> **Exercise instructions**
In the listing that follows, the range to quote begins at the line that has "-El gobernador del" and ends after the line that has "Unitaria Democrática (PUD)."; quote it verbatim and add nothing.

● ● ● ● ●

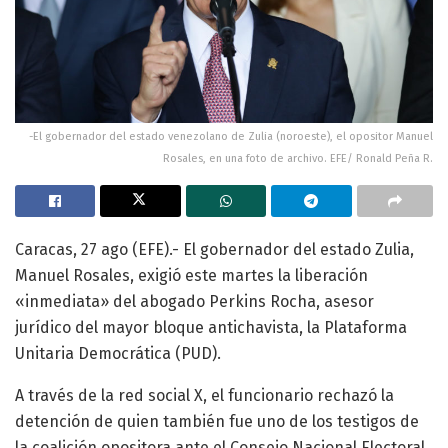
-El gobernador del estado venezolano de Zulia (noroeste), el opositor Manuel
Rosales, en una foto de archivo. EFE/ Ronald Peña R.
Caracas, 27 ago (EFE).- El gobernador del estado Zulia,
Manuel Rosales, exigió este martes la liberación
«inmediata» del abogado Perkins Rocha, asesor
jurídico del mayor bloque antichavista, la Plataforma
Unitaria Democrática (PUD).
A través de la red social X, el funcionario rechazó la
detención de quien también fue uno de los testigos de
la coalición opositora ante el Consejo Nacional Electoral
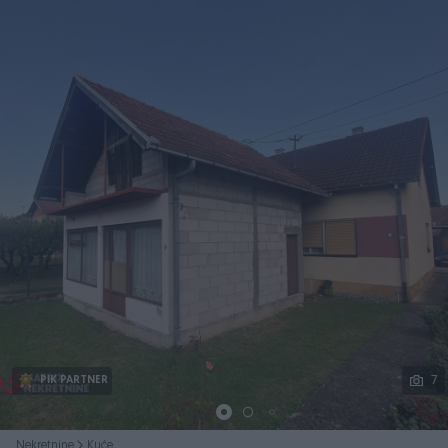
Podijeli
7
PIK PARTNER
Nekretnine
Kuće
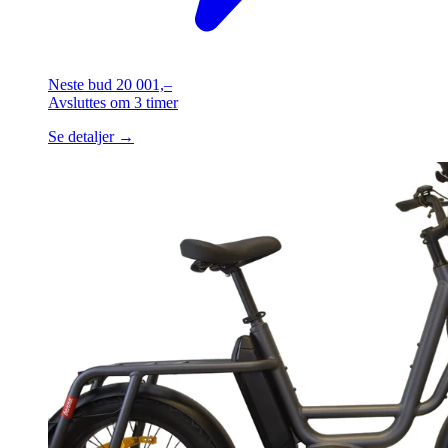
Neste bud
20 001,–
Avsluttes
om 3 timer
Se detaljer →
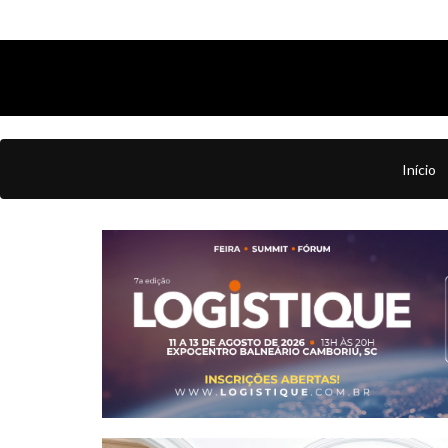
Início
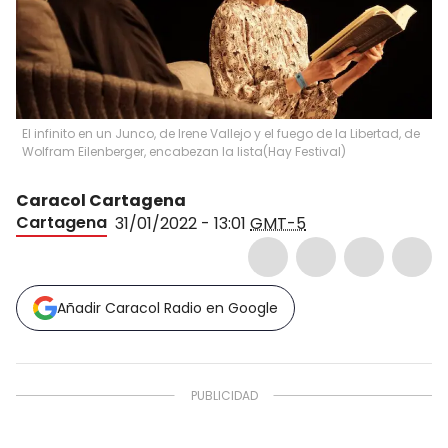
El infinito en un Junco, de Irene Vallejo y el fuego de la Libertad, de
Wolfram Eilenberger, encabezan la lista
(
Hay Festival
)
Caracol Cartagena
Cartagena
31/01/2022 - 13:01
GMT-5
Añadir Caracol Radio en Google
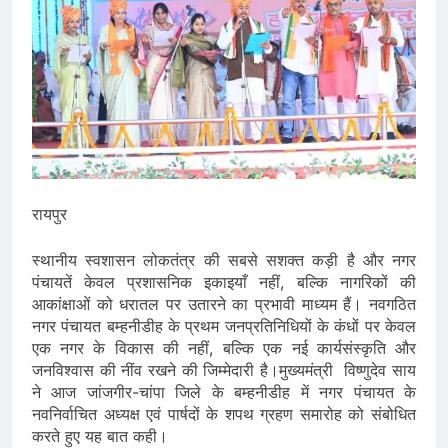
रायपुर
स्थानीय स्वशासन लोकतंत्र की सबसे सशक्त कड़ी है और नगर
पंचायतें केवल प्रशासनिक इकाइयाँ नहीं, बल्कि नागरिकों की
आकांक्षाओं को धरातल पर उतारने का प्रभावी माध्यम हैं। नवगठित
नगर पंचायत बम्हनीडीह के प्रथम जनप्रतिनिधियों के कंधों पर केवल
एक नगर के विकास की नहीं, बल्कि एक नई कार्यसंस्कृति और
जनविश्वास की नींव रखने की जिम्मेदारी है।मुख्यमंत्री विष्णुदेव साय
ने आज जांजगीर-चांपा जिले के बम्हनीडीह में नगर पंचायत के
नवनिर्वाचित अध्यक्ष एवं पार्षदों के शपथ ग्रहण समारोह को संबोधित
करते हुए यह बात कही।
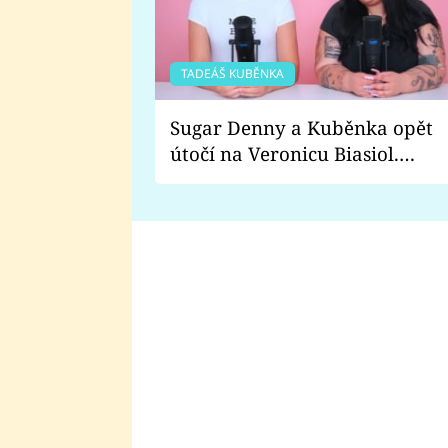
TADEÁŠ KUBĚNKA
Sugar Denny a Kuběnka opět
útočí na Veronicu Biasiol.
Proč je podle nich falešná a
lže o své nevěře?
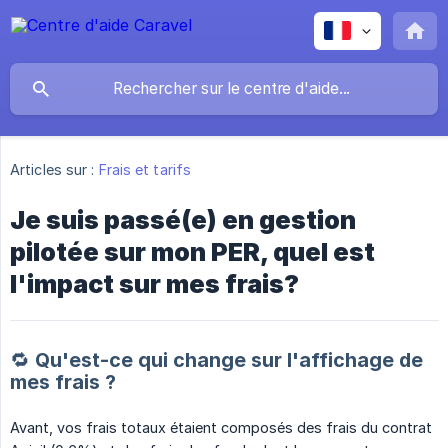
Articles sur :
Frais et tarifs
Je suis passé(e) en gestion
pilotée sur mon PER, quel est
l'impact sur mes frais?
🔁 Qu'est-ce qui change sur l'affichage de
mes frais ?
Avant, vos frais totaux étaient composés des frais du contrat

● ● ● ● ●

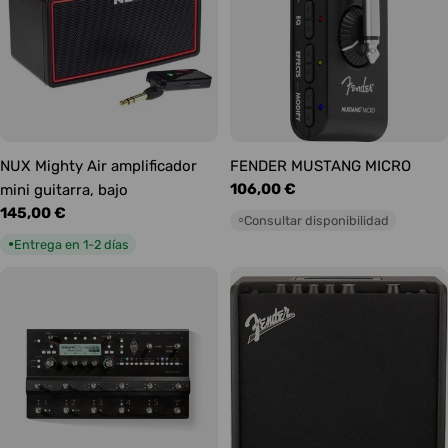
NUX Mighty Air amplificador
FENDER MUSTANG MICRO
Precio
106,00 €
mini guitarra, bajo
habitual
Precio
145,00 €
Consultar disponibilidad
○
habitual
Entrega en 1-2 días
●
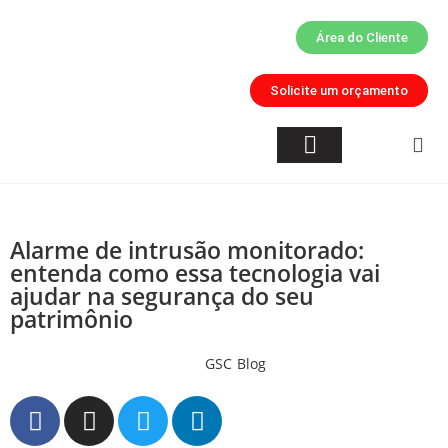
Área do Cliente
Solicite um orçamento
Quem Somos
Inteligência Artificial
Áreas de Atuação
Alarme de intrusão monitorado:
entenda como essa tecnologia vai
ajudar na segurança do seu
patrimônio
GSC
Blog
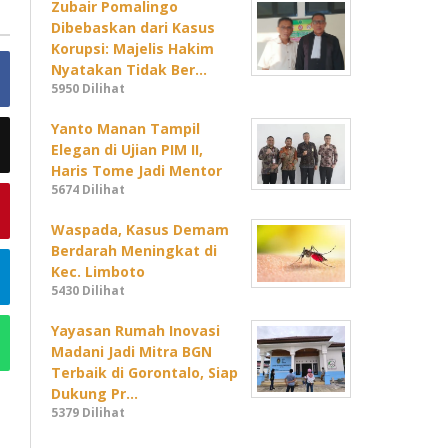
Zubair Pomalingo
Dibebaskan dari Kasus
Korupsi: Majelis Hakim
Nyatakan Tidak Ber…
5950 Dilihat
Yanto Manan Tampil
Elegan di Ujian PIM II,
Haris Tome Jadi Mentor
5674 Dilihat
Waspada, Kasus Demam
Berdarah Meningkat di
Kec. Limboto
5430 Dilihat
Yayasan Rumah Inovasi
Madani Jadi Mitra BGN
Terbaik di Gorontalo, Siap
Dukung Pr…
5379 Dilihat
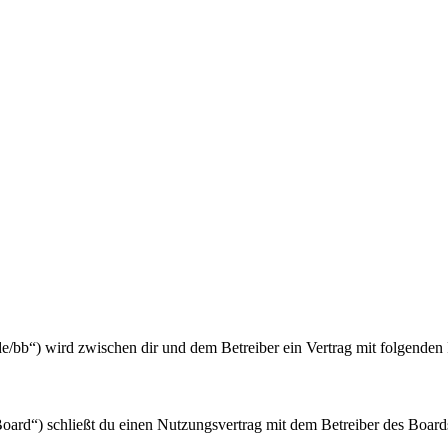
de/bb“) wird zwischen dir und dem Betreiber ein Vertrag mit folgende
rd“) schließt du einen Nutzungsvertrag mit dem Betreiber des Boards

● ● ● ● ●

> **Exercise answer**
-El gobernador del estado venezolano de Zulia (noroeste), el opositor Manuel
Rosales, en una foto de archivo. EFE/ Ronald Peña R.
Caracas, 27 ago (EFE).- El gobernador del estado Zulia,
Manuel Rosales, exigió este martes la liberación
«inmediata» del abogado Perkins Rocha, asesor
jurídico del mayor bloque antichavista, la Plataforma
Unitaria Democrática (PUD).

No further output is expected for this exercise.